* _TASK GOAL_: Repeat the data exactly as it appears.

Transcribed page contents
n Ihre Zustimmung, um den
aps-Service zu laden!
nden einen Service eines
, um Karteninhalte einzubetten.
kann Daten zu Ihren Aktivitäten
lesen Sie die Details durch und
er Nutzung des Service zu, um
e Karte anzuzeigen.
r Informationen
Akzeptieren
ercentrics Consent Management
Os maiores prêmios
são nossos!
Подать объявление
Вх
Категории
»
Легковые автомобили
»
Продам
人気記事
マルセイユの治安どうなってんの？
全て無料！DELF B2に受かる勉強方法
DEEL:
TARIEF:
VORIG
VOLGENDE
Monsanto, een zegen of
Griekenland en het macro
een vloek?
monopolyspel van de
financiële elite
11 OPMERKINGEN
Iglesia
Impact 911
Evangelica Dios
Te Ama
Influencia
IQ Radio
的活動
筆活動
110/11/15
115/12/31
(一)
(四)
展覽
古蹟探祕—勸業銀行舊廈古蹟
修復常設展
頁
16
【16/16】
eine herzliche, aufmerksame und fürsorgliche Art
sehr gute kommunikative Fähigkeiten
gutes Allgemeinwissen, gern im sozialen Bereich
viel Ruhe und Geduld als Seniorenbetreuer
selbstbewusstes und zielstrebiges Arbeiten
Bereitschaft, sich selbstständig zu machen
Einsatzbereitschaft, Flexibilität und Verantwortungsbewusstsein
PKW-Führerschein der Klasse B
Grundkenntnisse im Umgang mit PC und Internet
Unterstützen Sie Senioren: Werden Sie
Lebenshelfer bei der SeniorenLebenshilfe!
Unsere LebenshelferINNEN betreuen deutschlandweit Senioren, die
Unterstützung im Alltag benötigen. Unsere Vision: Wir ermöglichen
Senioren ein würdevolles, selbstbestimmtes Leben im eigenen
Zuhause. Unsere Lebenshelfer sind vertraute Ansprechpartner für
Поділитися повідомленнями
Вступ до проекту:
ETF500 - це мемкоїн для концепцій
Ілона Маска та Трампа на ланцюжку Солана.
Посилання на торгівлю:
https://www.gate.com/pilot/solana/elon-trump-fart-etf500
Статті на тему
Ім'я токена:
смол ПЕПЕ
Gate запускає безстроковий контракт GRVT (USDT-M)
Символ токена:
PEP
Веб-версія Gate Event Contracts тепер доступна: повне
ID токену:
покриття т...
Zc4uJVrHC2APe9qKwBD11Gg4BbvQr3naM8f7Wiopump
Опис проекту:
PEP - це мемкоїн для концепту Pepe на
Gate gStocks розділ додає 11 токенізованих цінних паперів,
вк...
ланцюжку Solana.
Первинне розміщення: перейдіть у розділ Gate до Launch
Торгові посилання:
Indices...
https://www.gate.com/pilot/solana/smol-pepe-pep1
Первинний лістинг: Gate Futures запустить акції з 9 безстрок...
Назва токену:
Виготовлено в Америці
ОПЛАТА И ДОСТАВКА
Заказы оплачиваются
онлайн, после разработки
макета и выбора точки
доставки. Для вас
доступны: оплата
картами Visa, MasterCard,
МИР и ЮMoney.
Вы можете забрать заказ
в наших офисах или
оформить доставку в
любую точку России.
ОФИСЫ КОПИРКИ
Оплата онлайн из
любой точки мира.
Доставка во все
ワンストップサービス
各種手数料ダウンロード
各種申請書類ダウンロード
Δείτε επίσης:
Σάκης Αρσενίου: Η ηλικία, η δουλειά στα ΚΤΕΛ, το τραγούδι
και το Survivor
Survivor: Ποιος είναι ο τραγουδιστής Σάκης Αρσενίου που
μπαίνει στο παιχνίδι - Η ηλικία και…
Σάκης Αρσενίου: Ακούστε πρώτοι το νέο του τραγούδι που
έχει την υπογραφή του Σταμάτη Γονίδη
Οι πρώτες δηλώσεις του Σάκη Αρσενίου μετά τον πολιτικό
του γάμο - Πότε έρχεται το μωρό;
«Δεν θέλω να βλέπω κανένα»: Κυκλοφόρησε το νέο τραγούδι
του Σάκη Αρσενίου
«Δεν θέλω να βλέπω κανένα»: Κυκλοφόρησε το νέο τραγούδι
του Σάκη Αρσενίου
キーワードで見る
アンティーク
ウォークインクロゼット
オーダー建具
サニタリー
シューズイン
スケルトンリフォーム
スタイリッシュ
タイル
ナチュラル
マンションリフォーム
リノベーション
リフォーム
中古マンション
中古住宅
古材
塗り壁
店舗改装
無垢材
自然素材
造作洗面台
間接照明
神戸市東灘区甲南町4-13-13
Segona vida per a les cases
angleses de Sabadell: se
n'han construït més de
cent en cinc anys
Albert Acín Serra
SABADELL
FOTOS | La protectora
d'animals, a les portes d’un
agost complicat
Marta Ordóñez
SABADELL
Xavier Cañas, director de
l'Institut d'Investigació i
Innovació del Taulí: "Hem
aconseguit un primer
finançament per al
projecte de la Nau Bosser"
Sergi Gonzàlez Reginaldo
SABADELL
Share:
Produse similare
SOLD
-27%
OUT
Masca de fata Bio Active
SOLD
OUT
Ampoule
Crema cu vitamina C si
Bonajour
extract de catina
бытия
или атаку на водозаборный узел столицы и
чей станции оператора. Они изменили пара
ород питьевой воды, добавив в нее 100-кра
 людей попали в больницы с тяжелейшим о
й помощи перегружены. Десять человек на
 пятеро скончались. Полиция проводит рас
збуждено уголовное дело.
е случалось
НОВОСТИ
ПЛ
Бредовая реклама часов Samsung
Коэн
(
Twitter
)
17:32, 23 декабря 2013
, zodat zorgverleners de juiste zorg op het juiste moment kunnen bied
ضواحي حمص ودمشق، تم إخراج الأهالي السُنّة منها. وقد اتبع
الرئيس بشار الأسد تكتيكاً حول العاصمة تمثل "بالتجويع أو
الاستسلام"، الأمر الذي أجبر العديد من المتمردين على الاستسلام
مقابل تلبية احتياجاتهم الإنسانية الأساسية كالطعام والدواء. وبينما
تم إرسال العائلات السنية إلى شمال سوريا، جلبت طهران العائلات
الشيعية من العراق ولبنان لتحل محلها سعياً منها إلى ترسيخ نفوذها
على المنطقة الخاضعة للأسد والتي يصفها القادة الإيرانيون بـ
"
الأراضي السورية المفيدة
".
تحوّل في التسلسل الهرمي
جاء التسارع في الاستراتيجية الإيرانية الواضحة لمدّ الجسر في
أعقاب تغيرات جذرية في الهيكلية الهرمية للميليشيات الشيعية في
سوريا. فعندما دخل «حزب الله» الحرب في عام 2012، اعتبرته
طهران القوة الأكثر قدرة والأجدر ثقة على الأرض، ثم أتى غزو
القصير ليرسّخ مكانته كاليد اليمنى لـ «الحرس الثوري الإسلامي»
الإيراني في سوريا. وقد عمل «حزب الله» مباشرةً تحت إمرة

* _SOLUTION FOR THIS TASK_:
n Ihre Zustimmung, um den
aps-Service zu laden!
nden einen Service eines
, um Karteninhalte einzubetten.
kann Daten zu Ihren Aktivitäten
lesen Sie die Details durch und
er Nutzung des Service zu, um
e Karte anzuzeigen.
r Informationen
Akzeptieren
ercentrics Consent Management
Os maiores prêmios
são nossos!
Подать объявление
Вх
Категории
»
Легковые автомобили
»
Продам
人気記事
マルセイユの治安どうなってんの？
全て無料！DELF B2に受かる勉強方法
DEEL:
TARIEF:
VORIG
VOLGENDE
Monsanto, een zegen of
Griekenland en het macro
een vloek?
monopolyspel van de
financiële elite
11 OPMERKINGEN
Iglesia
Impact 911
Evangelica Dios
Te Ama
Influencia
IQ Radio
的活動
筆活動
110/11/15
115/12/31
(一)
(四)
展覽
古蹟探祕—勸業銀行舊廈古蹟
修復常設展
頁
16
【16/16】
eine herzliche, aufmerksame und fürsorgliche Art
sehr gute kommunikative Fähigkeiten
gutes Allgemeinwissen, gern im sozialen Bereich
viel Ruhe und Geduld als Seniorenbetreuer
selbstbewusstes und zielstrebiges Arbeiten
Bereitschaft, sich selbstständig zu machen
Einsatzbereitschaft, Flexibilität und Verantwortungsbewusstsein
PKW-Führerschein der Klasse B
Grundkenntnisse im Umgang mit PC und Internet
Unterstützen Sie Senioren: Werden Sie
Lebenshelfer bei der SeniorenLebenshilfe!
Unsere LebenshelferINNEN betreuen deutschlandweit Senioren, die
Unterstützung im Alltag benötigen. Unsere Vision: Wir ermöglichen
Senioren ein würdevolles, selbstbestimmtes Leben im eigenen
Zuhause. Unsere Lebenshelfer sind vertraute Ansprechpartner für
Поділитися повідомленнями
Вступ до проекту:
ETF500 - це мемкоїн для концепцій
Ілона Маска та Трампа на ланцюжку Солана.
Посилання на торгівлю:
https://www.gate.com/pilot/solana/elon-trump-fart-etf500
Статті на тему
Ім'я токена:
смол ПЕПЕ
Gate запускає безстроковий контракт GRVT (USDT-M)
Символ токена:
PEP
Веб-версія Gate Event Contracts тепер доступна: повне
ID токену:
покриття т...
Zc4uJVrHC2APe9qKwBD11Gg4BbvQr3naM8f7Wiopump
Опис проекту:
PEP - це мемкоїн для концепту Pepe на
Gate gStocks розділ додає 11 токенізованих цінних паперів,
вк...
ланцюжку Solana.
Первинне розміщення: перейдіть у розділ Gate до Launch
Торгові посилання:
Indices...
https://www.gate.com/pilot/solana/smol-pepe-pep1
Первинний лістинг: Gate Futures запустить акції з 9 безстрок...
Назва токену:
Виготовлено в Америці
ОПЛАТА И ДОСТАВКА
Заказы оплачиваются
онлайн, после разработки
макета и выбора точки
доставки. Для вас
доступны: оплата
картами Visa, MasterCard,
МИР и ЮMoney.
Вы можете забрать заказ
в наших офисах или
оформить доставку в
любую точку России.
ОФИСЫ КОПИРКИ
Оплата онлайн из
любой точки мира.
Доставка во все
ワンストップサービス
各種手数料ダウンロード
各種申請書類ダウンロード
Δείτε επίσης:
Σάκης Αρσενίου: Η ηλικία, η δουλειά στα ΚΤΕΛ, το τραγούδι
και το Survivor
Survivor: Ποιος είναι ο τραγουδιστής Σάκης Αρσενίου που
μπαίνει στο παιχνίδι - Η ηλικία και…
Σάκης Αρσενίου: Ακούστε πρώτοι το νέο του τραγούδι που
έχει την υπογραφή του Σταμάτη Γονίδη
Οι πρώτες δηλώσεις του Σάκη Αρσενίου μετά τον πολιτικό
του γάμο - Πότε έρχεται το μωρό;
«Δεν θέλω να βλέπω κανένα»: Κυκλοφόρησε το νέο τραγούδι
του Σάκη Αρσενίου
«Δεν θέλω να βλέπω κανένα»: Κυκλοφόρησε το νέο τραγούδι
του Σάκη Αρσενίου
キーワードで見る
アンティーク
ウォークインクロゼット
オーダー建具
サニタリー
シューズイン
スケルトンリフォーム
スタイリッシュ
タイル
ナチュラル
マンションリフォーム
リノベーション
リフォーム
中古マンション
中古住宅
古材
塗り壁
店舗改装
無垢材
自然素材
造作洗面台
間接照明
神戸市東灘区甲南町4-13-13
Segona vida per a les cases
angleses de Sabadell: se
n'han construït més de
cent en cinc anys
Albert Acín Serra
SABADELL
FOTOS | La protectora
d'animals, a les portes d’un
agost complicat
Marta Ordóñez
SABADELL
Xavier Cañas, director de
l'Institut d'Investigació i
Innovació del Taulí: "Hem
aconseguit un primer
finançament per al
projecte de la Nau Bosser"
Sergi Gonzàlez Reginaldo
SABADELL
Share:
Produse similare
SOLD
-27%
OUT
Masca de fata Bio Active
SOLD
OUT
Ampoule
Crema cu vitamina C si
Bonajour
extract de catina
бытия
или атаку на водозаборный узел столицы и
чей станции оператора. Они изменили пара
ород питьевой воды, добавив в нее 100-кра
 людей попали в больницы с тяжелейшим о
й помощи перегружены. Десять человек на
 пятеро скончались. Полиция проводит рас
збуждено уголовное дело.
е случалось
НОВОСТИ
ПЛ
Бредовая реклама часов Samsung
Коэн
(
Twitter
)
17:32, 23 декабря 2013
, zodat zorgverleners de juiste zorg op het juiste moment kunnen bied
ضواحي حمص ودمشق، تم إخراج الأهالي السُنّة منها. وقد اتبع
الرئيس بشار الأسد تكتيكاً حول العاصمة تمثل "بالتجويع أو
الاستسلام"، الأمر الذي أجبر العديد من المتمردين على الاستسلام
مقابل تلبية احتياجاتهم الإنسانية الأساسية كالطعام والدواء. وبينما
تم إرسال العائلات السنية إلى شمال سوريا، جلبت طهران العائلات
الشيعية من العراق ولبنان لتحل محلها سعياً منها إلى ترسيخ نفوذها
على المنطقة الخاضعة للأسد والتي يصفها القادة الإيرانيون بـ
"
الأراضي السورية المفيدة
".
تحوّل في التسلسل الهرمي
جاء التسارع في الاستراتيجية الإيرانية الواضحة لمدّ الجسر في
أعقاب تغيرات جذرية في الهيكلية الهرمية للميليشيات الشيعية في
سوريا. فعندما دخل «حزب الله» الحرب في عام 2012، اعتبرته
طهران القوة الأكثر قدرة والأجدر ثقة على الأرض، ثم أتى غزو
القصير ليرسّخ مكانته كاليد اليمنى لـ «الحرس الثوري الإسلامي»
الإيراني في سوريا. وقد عمل «حزب الله» مباشرةً تحت إمرة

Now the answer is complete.